La Cour de cassation approuve les juges du fond qui ont condamné la FDJ à indemniser le buraliste. En effet, quand bien même contrat d'agrément stipulait que le détaillant ne bénéficiait d'aucune exclusivité territoriale, les conventions légalement formées doivent être appliquées de bonne foi (C. civ., art. 1134, al. 3 anc., devenu 1104). Ce qui n’est pas le cas quand :

  • le nouveau point de vente agréé par la société FDJ était situé à quinze mètres de celui du buraliste, et que cette grande proximité permettait un déplacement aisé de la clientèle d'un point de vente à l'autre ;
  • si leur agrément n'était pas identique, ces deux points de vente étaient néanmoins en concurrence pour les activités de jeux de grattage et de paris sportifs ;
  • la différence entre la clientèle principale des deux fonds de commerce ne permettait pas d'éliminer le risque de transfert d'une partie de la clientèle du bureau de tabac vers le nouveau point de vente, s'agissant, notamment, des clients qui ne sont ni fumeurs ni lecteurs de presse.

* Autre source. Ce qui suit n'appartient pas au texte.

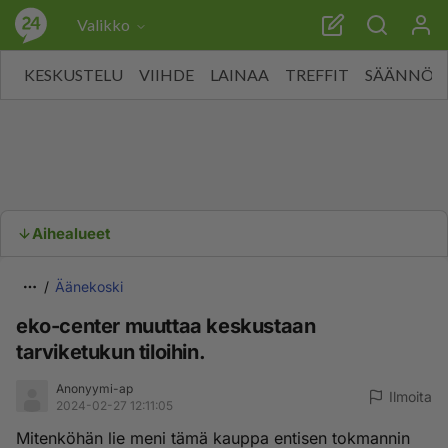
Valikko
KESKUSTELU
VIIHDE
LAINAA
TREFFIT
SÄÄNNÖT
Aihealueet
Äänekoski
eko-center muuttaa keskustaan
tarviketukun tiloihin.
Anonyymi-ap
Ilmoita
2024-02-27 12:11:05
Mitenköhän lie meni tämä kauppa entisen tokmannin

L’implantation du nouveau point de vente n’est pas non plus « totalement justifiée » du fait du dynamisme commercial de la ville, alors que les points de vente concernés se situent à 800 mètres de la zone d'activité commerciale « Cœur de ville » et des projets de construction immobilière qui s'y rattachent, et qu'il est admis que la zone de chalandise d'un commerce de proximité, tel qu'un débit de tabac/presse, est limitée à une distance de 400 mètres, au-delà de laquelle les clients ne se déplacent pas. De plus il n’existait, à la date à laquelle la FDJ a accordé le nouvel agrément, aucune nouvelle construction ou aménagement dans la zone de chalandise concernée, qui aurait pu favoriser le commerce et justifier la création d'un nouveau point de vente.

Remarque

l’examen de la loyauté et de la bonne foi contractuelle ne doit pas porter atteinte à la substance du contrat mais seulement contrôler la conformité de l’exercice d’une prérogative contractuelle avec l’obligation d’exécuter le contrat de bonne foi. La Cour de cassation considère ici que la cour d’appel n’a pas porté atteinte à la prérogative contractuelle de la FDJ de consentir des agréments, ni mis à la charge de celle-ci une obligation générale de les justifier, mais qu’elle a contrôlé la conformité de l’exercice de cette prérogative avec l’obligation d’exécuter de bonne foi le contrat et apprécié à ce titre les motifs invoqués par la FDJ pour justifier sa décision d’implanter un nouveau point de vente de ses produits à l’emplacement concerné

Enfin, en manquant à son obligation de loyauté, la FDJ a créé chez le buraliste une forte inquiétude quant à la pérennité de son commerce, ce qui entraîne la réalisation d’un préjudice moral qui doit être indemnisé.